I would also assume that if took a hundred of these, some would begin to blur into one another in terms of size.
How do you use these in real life if they represent different denominations in use at the same time???
SC
No you don't sound like a heretic but many believe the coin
had involuntary value but
still split the
denomination As a
tetarteron and its half. So it the value was involuntary what is the point of a half version?
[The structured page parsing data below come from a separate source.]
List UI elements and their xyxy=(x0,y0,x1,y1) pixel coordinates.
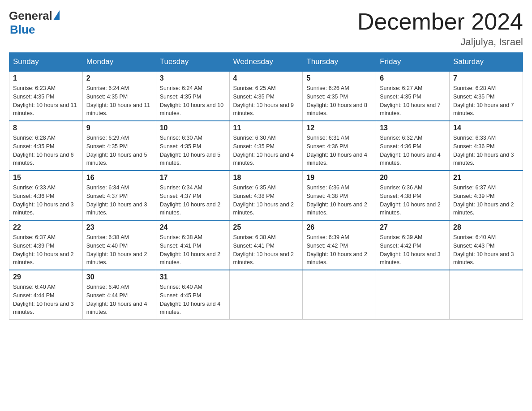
calendar-cell: 31Sunrise: 6:40 AMSunset: 4:45 PMDayligh… xyxy=(156,270,229,320)
day-number: 6 xyxy=(380,74,446,82)
calendar-cell: 25Sunrise: 6:38 AMSunset: 4:41 PMDayligh… xyxy=(229,220,303,270)
calendar-cell: 15Sunrise: 6:33 AMSunset: 4:36 PMDayligh… xyxy=(9,171,83,220)
day-info: Sunrise: 6:40 AMSunset: 4:43 PMDaylight:… xyxy=(453,233,519,267)
calendar-cell: 20Sunrise: 6:36 AMSunset: 4:38 PMDayligh… xyxy=(376,171,450,220)
calendar-cell: 12Sunrise: 6:31 AMSunset: 4:36 PMDayligh… xyxy=(303,121,376,171)
day-number: 30 xyxy=(86,273,152,281)
title-section: December 2024 Jaljulya, Israel xyxy=(357,9,523,48)
day-number: 5 xyxy=(306,74,372,82)
column-header-monday: Monday xyxy=(82,53,156,72)
day-number: 21 xyxy=(453,174,519,182)
calendar-cell: 30Sunrise: 6:40 AMSunset: 4:44 PMDayligh… xyxy=(82,270,156,320)
calendar-cell xyxy=(229,270,303,320)
calendar-cell: 29Sunrise: 6:40 AMSunset: 4:44 PMDayligh… xyxy=(9,270,83,320)
day-number: 15 xyxy=(13,174,79,182)
day-info: Sunrise: 6:33 AMSunset: 4:36 PMDaylight:… xyxy=(453,134,519,167)
logo-wrap: General Blue xyxy=(9,9,60,37)
day-number: 3 xyxy=(160,74,226,82)
logo-triangle-icon xyxy=(53,10,60,20)
day-info: Sunrise: 6:32 AMSunset: 4:36 PMDaylight:… xyxy=(380,134,446,167)
day-number: 17 xyxy=(160,174,226,182)
calendar-cell xyxy=(450,270,523,320)
location-text: Jaljulya, Israel xyxy=(357,36,523,48)
day-number: 10 xyxy=(160,124,226,132)
calendar-cell: 2Sunrise: 6:24 AMSunset: 4:35 PMDaylight… xyxy=(82,71,156,121)
day-info: Sunrise: 6:39 AMSunset: 4:42 PMDaylight:… xyxy=(306,233,372,267)
day-number: 11 xyxy=(233,124,299,132)
logo-line1: General xyxy=(9,9,60,23)
day-info: Sunrise: 6:37 AMSunset: 4:39 PMDaylight:… xyxy=(453,184,519,217)
calendar-cell: 23Sunrise: 6:38 AMSunset: 4:40 PMDayligh… xyxy=(82,220,156,270)
day-number: 12 xyxy=(306,124,372,132)
day-info: Sunrise: 6:31 AMSunset: 4:36 PMDaylight:… xyxy=(306,134,372,167)
day-info: Sunrise: 6:25 AMSunset: 4:35 PMDaylight:… xyxy=(233,84,299,118)
day-number: 20 xyxy=(380,174,446,182)
calendar-cell: 11Sunrise: 6:30 AMSunset: 4:35 PMDayligh… xyxy=(229,121,303,171)
day-info: Sunrise: 6:40 AMSunset: 4:44 PMDaylight:… xyxy=(13,283,79,317)
calendar-cell: 17Sunrise: 6:34 AMSunset: 4:37 PMDayligh… xyxy=(156,171,229,220)
day-number: 4 xyxy=(233,74,299,82)
day-info: Sunrise: 6:36 AMSunset: 4:38 PMDaylight:… xyxy=(306,184,372,217)
day-number: 16 xyxy=(86,174,152,182)
calendar-cell: 16Sunrise: 6:34 AMSunset: 4:37 PMDayligh… xyxy=(82,171,156,220)
week-row-4: 22Sunrise: 6:37 AMSunset: 4:39 PMDayligh… xyxy=(9,220,523,270)
day-info: Sunrise: 6:24 AMSunset: 4:35 PMDaylight:… xyxy=(160,84,226,118)
column-header-sunday: Sunday xyxy=(9,53,83,72)
day-info: Sunrise: 6:37 AMSunset: 4:39 PMDaylight:… xyxy=(13,233,79,267)
calendar-cell: 27Sunrise: 6:39 AMSunset: 4:42 PMDayligh… xyxy=(376,220,450,270)
calendar-cell: 8Sunrise: 6:28 AMSunset: 4:35 PMDaylight… xyxy=(9,121,83,171)
calendar-cell xyxy=(303,270,376,320)
day-number: 7 xyxy=(453,74,519,82)
day-number: 8 xyxy=(13,124,79,132)
day-info: Sunrise: 6:40 AMSunset: 4:45 PMDaylight:… xyxy=(160,283,226,317)
calendar-cell: 28Sunrise: 6:40 AMSunset: 4:43 PMDayligh… xyxy=(450,220,523,270)
week-row-3: 15Sunrise: 6:33 AMSunset: 4:36 PMDayligh… xyxy=(9,171,523,220)
week-row-1: 1Sunrise: 6:23 AMSunset: 4:35 PMDaylight… xyxy=(9,71,523,121)
day-info: Sunrise: 6:34 AMSunset: 4:37 PMDaylight:… xyxy=(160,184,226,217)
day-number: 31 xyxy=(160,273,226,281)
day-number: 24 xyxy=(160,223,226,231)
day-number: 22 xyxy=(13,223,79,231)
week-row-2: 8Sunrise: 6:28 AMSunset: 4:35 PMDaylight… xyxy=(9,121,523,171)
day-info: Sunrise: 6:36 AMSunset: 4:38 PMDaylight:… xyxy=(380,184,446,217)
day-number: 28 xyxy=(453,223,519,231)
calendar-cell: 22Sunrise: 6:37 AMSunset: 4:39 PMDayligh… xyxy=(9,220,83,270)
day-info: Sunrise: 6:33 AMSunset: 4:36 PMDaylight:… xyxy=(13,184,79,217)
day-number: 23 xyxy=(86,223,152,231)
day-info: Sunrise: 6:38 AMSunset: 4:41 PMDaylight:… xyxy=(233,233,299,267)
day-info: Sunrise: 6:30 AMSunset: 4:35 PMDaylight:… xyxy=(160,134,226,167)
logo-general-text: General xyxy=(9,9,52,23)
week-row-5: 29Sunrise: 6:40 AMSunset: 4:44 PMDayligh… xyxy=(9,270,523,320)
logo-blue-text: Blue xyxy=(10,23,60,37)
month-title: December 2024 xyxy=(357,9,523,34)
calendar-cell: 19Sunrise: 6:36 AMSunset: 4:38 PMDayligh… xyxy=(303,171,376,220)
calendar-cell: 26Sunrise: 6:39 AMSunset: 4:42 PMDayligh… xyxy=(303,220,376,270)
day-number: 2 xyxy=(86,74,152,82)
day-info: Sunrise: 6:40 AMSunset: 4:44 PMDaylight:… xyxy=(86,283,152,317)
calendar-cell: 13Sunrise: 6:32 AMSunset: 4:36 PMDayligh… xyxy=(376,121,450,171)
calendar-table: SundayMondayTuesdayWednesdayThursdayFrid… xyxy=(9,52,523,320)
page-header: General Blue December 2024 Jaljulya, Isr… xyxy=(9,9,523,48)
day-info: Sunrise: 6:34 AMSunset: 4:37 PMDaylight:… xyxy=(86,184,152,217)
day-info: Sunrise: 6:24 AMSunset: 4:35 PMDaylight:… xyxy=(86,84,152,118)
column-header-tuesday: Tuesday xyxy=(156,53,229,72)
column-header-thursday: Thursday xyxy=(303,53,376,72)
day-number: 9 xyxy=(86,124,152,132)
calendar-cell: 1Sunrise: 6:23 AMSunset: 4:35 PMDaylight… xyxy=(9,71,83,121)
calendar-cell: 6Sunrise: 6:27 AMSunset: 4:35 PMDaylight… xyxy=(376,71,450,121)
day-info: Sunrise: 6:39 AMSunset: 4:42 PMDaylight:… xyxy=(380,233,446,267)
calendar-cell: 3Sunrise: 6:24 AMSunset: 4:35 PMDaylight… xyxy=(156,71,229,121)
day-number: 1 xyxy=(13,74,79,82)
day-number: 18 xyxy=(233,174,299,182)
day-number: 29 xyxy=(13,273,79,281)
calendar-cell: 9Sunrise: 6:29 AMSunset: 4:35 PMDaylight… xyxy=(82,121,156,171)
day-info: Sunrise: 6:38 AMSunset: 4:41 PMDaylight:… xyxy=(160,233,226,267)
column-header-wednesday: Wednesday xyxy=(229,53,303,72)
logo: General Blue xyxy=(9,9,60,37)
calendar-cell: 5Sunrise: 6:26 AMSunset: 4:35 PMDaylight… xyxy=(303,71,376,121)
day-number: 19 xyxy=(306,174,372,182)
calendar-cell: 10Sunrise: 6:30 AMSunset: 4:35 PMDayligh… xyxy=(156,121,229,171)
day-info: Sunrise: 6:28 AMSunset: 4:35 PMDaylight:… xyxy=(13,134,79,167)
day-info: Sunrise: 6:38 AMSunset: 4:40 PMDaylight:… xyxy=(86,233,152,267)
day-number: 27 xyxy=(380,223,446,231)
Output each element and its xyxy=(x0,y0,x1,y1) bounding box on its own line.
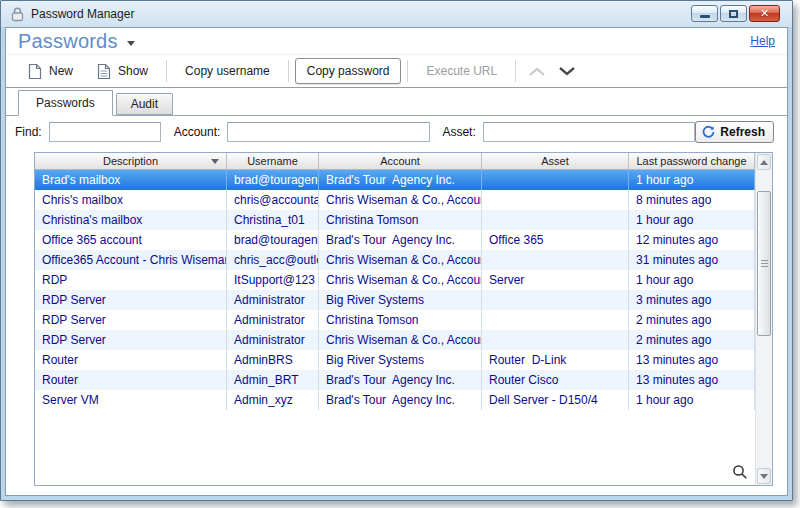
cell-asset[interactable] xyxy=(482,170,629,190)
account-input[interactable] xyxy=(227,122,430,142)
cell-account[interactable]: Christina Tomson xyxy=(319,310,482,330)
cell-last-password-change[interactable]: 8 minutes ago xyxy=(629,190,755,210)
cell-description[interactable]: RDP Server xyxy=(35,290,227,310)
column-header-asset[interactable]: Asset xyxy=(482,153,629,169)
cell-account[interactable]: Chris Wiseman & Co., Accountar xyxy=(319,250,482,270)
new-button[interactable]: New xyxy=(16,57,85,86)
cell-asset[interactable] xyxy=(482,330,629,350)
column-header-account[interactable]: Account xyxy=(319,153,482,169)
cell-asset[interactable]: Router Cisco xyxy=(482,370,629,390)
cell-description[interactable]: Chris's mailbox xyxy=(35,190,227,210)
cell-asset[interactable] xyxy=(482,210,629,230)
cell-last-password-change[interactable]: 12 minutes ago xyxy=(629,230,755,250)
copy-password-button[interactable]: Copy password xyxy=(295,58,402,84)
cell-last-password-change[interactable]: 31 minutes ago xyxy=(629,250,755,270)
asset-input[interactable] xyxy=(483,122,696,142)
cell-asset[interactable]: Router D-Link xyxy=(482,350,629,370)
cell-username[interactable]: Administrator xyxy=(227,330,319,350)
table-row[interactable]: Brad's mailbox brad@touragency. Brad's T… xyxy=(35,170,755,190)
cell-asset[interactable] xyxy=(482,310,629,330)
cell-description[interactable]: RDP xyxy=(35,270,227,290)
cell-description[interactable]: RDP Server xyxy=(35,330,227,350)
cell-account[interactable]: Big River Systems xyxy=(319,290,482,310)
column-header-last-password-change[interactable]: Last password change xyxy=(629,153,755,169)
cell-account[interactable]: Brad's Tour Agency Inc. xyxy=(319,370,482,390)
help-link[interactable]: Help xyxy=(750,34,775,48)
magnifier-icon[interactable] xyxy=(732,464,748,480)
cell-description[interactable]: Server VM xyxy=(35,390,227,410)
chevron-down-icon[interactable] xyxy=(127,41,135,46)
cell-account[interactable]: Chris Wiseman & Co., Accountar xyxy=(319,190,482,210)
cell-account[interactable]: Chris Wiseman & Co., Accountar xyxy=(319,330,482,350)
table-row[interactable]: RDP Server Administrator Christina Tomso… xyxy=(35,310,755,330)
cell-last-password-change[interactable]: 2 minutes ago xyxy=(629,310,755,330)
cell-username[interactable]: Admin_BRT xyxy=(227,370,319,390)
cell-account[interactable]: Big River Systems xyxy=(319,350,482,370)
cell-username[interactable]: ItSupport@123 xyxy=(227,270,319,290)
cell-asset[interactable] xyxy=(482,250,629,270)
cell-description[interactable]: RDP Server xyxy=(35,310,227,330)
cell-account[interactable]: Christina Tomson xyxy=(319,210,482,230)
chevron-down-icon[interactable] xyxy=(558,66,576,77)
table-row[interactable]: RDP Server Administrator Chris Wiseman &… xyxy=(35,330,755,350)
tab-audit[interactable]: Audit xyxy=(116,93,173,115)
table-row[interactable]: RDP Server Administrator Big River Syste… xyxy=(35,290,755,310)
cell-last-password-change[interactable]: 13 minutes ago xyxy=(629,350,755,370)
copy-username-label: Copy username xyxy=(185,64,270,78)
cell-username[interactable]: Administrator xyxy=(227,290,319,310)
cell-asset[interactable] xyxy=(482,290,629,310)
column-header-description[interactable]: Description xyxy=(35,153,227,169)
table-row[interactable]: Office365 Account - Chris Wiseman chris_… xyxy=(35,250,755,270)
cell-username[interactable]: chris@accountant xyxy=(227,190,319,210)
cell-description[interactable]: Router xyxy=(35,370,227,390)
cell-description[interactable]: Office 365 account xyxy=(35,230,227,250)
cell-last-password-change[interactable]: 1 hour ago xyxy=(629,390,755,410)
table-row[interactable]: Router AdminBRS Big River Systems Router… xyxy=(35,350,755,370)
cell-last-password-change[interactable]: 3 minutes ago xyxy=(629,290,755,310)
cell-username[interactable]: Admin_xyz xyxy=(227,390,319,410)
cell-description[interactable]: Office365 Account - Chris Wiseman xyxy=(35,250,227,270)
cell-last-password-change[interactable]: 1 hour ago xyxy=(629,210,755,230)
table-row[interactable]: RDP ItSupport@123 Chris Wiseman & Co., A… xyxy=(35,270,755,290)
vertical-scrollbar[interactable] xyxy=(755,153,772,485)
cell-account[interactable]: Chris Wiseman & Co., Accountar xyxy=(319,270,482,290)
tab-passwords[interactable]: Passwords xyxy=(18,90,113,116)
cell-username[interactable]: Christina_t01 xyxy=(227,210,319,230)
cell-last-password-change[interactable]: 13 minutes ago xyxy=(629,370,755,390)
cell-username[interactable]: brad@touragency. xyxy=(227,170,319,190)
scroll-down-button[interactable] xyxy=(757,468,771,484)
cell-username[interactable]: chris_acc@outloo xyxy=(227,250,319,270)
minimize-button[interactable] xyxy=(691,5,718,22)
refresh-button[interactable]: Refresh xyxy=(695,121,774,143)
table-row[interactable]: Router Admin_BRT Brad's Tour Agency Inc.… xyxy=(35,370,755,390)
cell-account[interactable]: Brad's Tour Agency Inc. xyxy=(319,170,482,190)
scrollbar-thumb[interactable] xyxy=(757,191,771,336)
cell-username[interactable]: brad@touragency. xyxy=(227,230,319,250)
filter-bar: Find: Account: Asset: Refresh xyxy=(6,116,787,147)
column-header-username[interactable]: Username xyxy=(227,153,319,169)
cell-asset[interactable] xyxy=(482,190,629,210)
cell-description[interactable]: Router xyxy=(35,350,227,370)
maximize-button[interactable] xyxy=(720,5,747,22)
cell-description[interactable]: Brad's mailbox xyxy=(35,170,227,190)
table-row[interactable]: Chris's mailbox chris@accountant Chris W… xyxy=(35,190,755,210)
find-input[interactable] xyxy=(49,122,161,142)
cell-account[interactable]: Brad's Tour Agency Inc. xyxy=(319,390,482,410)
cell-username[interactable]: Administrator xyxy=(227,310,319,330)
show-button[interactable]: Show xyxy=(85,57,160,86)
cell-last-password-change[interactable]: 1 hour ago xyxy=(629,170,755,190)
cell-asset[interactable]: Office 365 xyxy=(482,230,629,250)
scroll-up-button[interactable] xyxy=(757,154,771,170)
cell-username[interactable]: AdminBRS xyxy=(227,350,319,370)
table-row[interactable]: Office 365 account brad@touragency. Brad… xyxy=(35,230,755,250)
table-row[interactable]: Server VM Admin_xyz Brad's Tour Agency I… xyxy=(35,390,755,410)
cell-asset[interactable]: Dell Server - D150/4 xyxy=(482,390,629,410)
cell-description[interactable]: Christina's mailbox xyxy=(35,210,227,230)
cell-account[interactable]: Brad's Tour Agency Inc. xyxy=(319,230,482,250)
copy-username-button[interactable]: Copy username xyxy=(173,58,282,84)
cell-asset[interactable]: Server xyxy=(482,270,629,290)
table-row[interactable]: Christina's mailbox Christina_t01 Christ… xyxy=(35,210,755,230)
cell-last-password-change[interactable]: 1 hour ago xyxy=(629,270,755,290)
close-button[interactable]: ✕ xyxy=(749,5,780,22)
cell-last-password-change[interactable]: 2 minutes ago xyxy=(629,330,755,350)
I can tell the difference in hand between the
denominations , I have
had literally 1,0000s of them in my
hands. At the FUN
coin show I got paid for the first time for attributing a handful of both
denominations for a dealer, he
had about 50 tetartera and I got $20.00 for 10
min of
work. I have worked with this
denomination for so long that I was even able to give
Sear numbers for them. Most of the coins in my
collection are the very best I have ever seen, not the normal over circulated ones that are commonly found.
So to follow the modern
history of the
denomination it was first divided in Hendy's book Coinage and
Money printed in 1969, in it he takes the
tetarteron and another coin he calls its half, however he states that he felt there were different fractions of the
denomination. The book was a huge undertaking and simply split them by large and small.
Average weight vs
average weight. Certain examples were classified as
tetarteron and others half
tetarteron ( Today some papers refer to them as semi
tetarteron.) I am traveling so I do not have my books here but I believe the
tetarteron was 4.4gm and the half just over two. In 1999
DOC IV he
still leaves the
tetarteron and its half but adds a 3rd
tetarteron that was exclusively minted in
Constantinople, it contained silver depending on the ruler between 2-4% does not sound like much but a billion
trachy averaged 8%.
Then came the CLBC
work it skipped most of DOC's finding but brought forth a theory that the die sizes were consistent for the
denomination and again grouped them by die sizes and
weight. I tried to prove the theory for tetartera but
ran into a few problems, the coin dies for each
type remained true for the first two rulers after the coin reform but the
weights did not. I found multiple coins that
had weights from 1gm to 6gm but the same die size.
The
Constantinople issues did not vary much, they remained consistent but the other
mint coins became the issue.
Now the
tetarteron was the most used coin in
Greece during the 12th century but is rarely found in
Asia Minor, the
trachy is found commonly there but not in
Greece. The only place in the 12th century they comingled was in
Constantinople, not only the tetartera issues there but the less valuable other
mint coins.
Both the
tetarteron and the
trachy were created for everyday transactions , they were also used as change from tax payments that
had to be made in gold, In the early years of the 1092 coin reform it must have been extremely confusing paying taxes in the old
money and getting the new currency's as change, perhaps that is a reason for the
weight variation.
By the time you get to Manuel, Andronicus and Isaac II you
still have
weight variations but you have three dies sizes perhaps that was the fractional currency
Hendy thought existed. .
BTW the purchasing power of the coins cane to light on two different translated letters, the copper
tetarteron could buy a small loaf of bread, the
Constantinople version could buy 12 mackerels. Both letters were written in the late 12th century.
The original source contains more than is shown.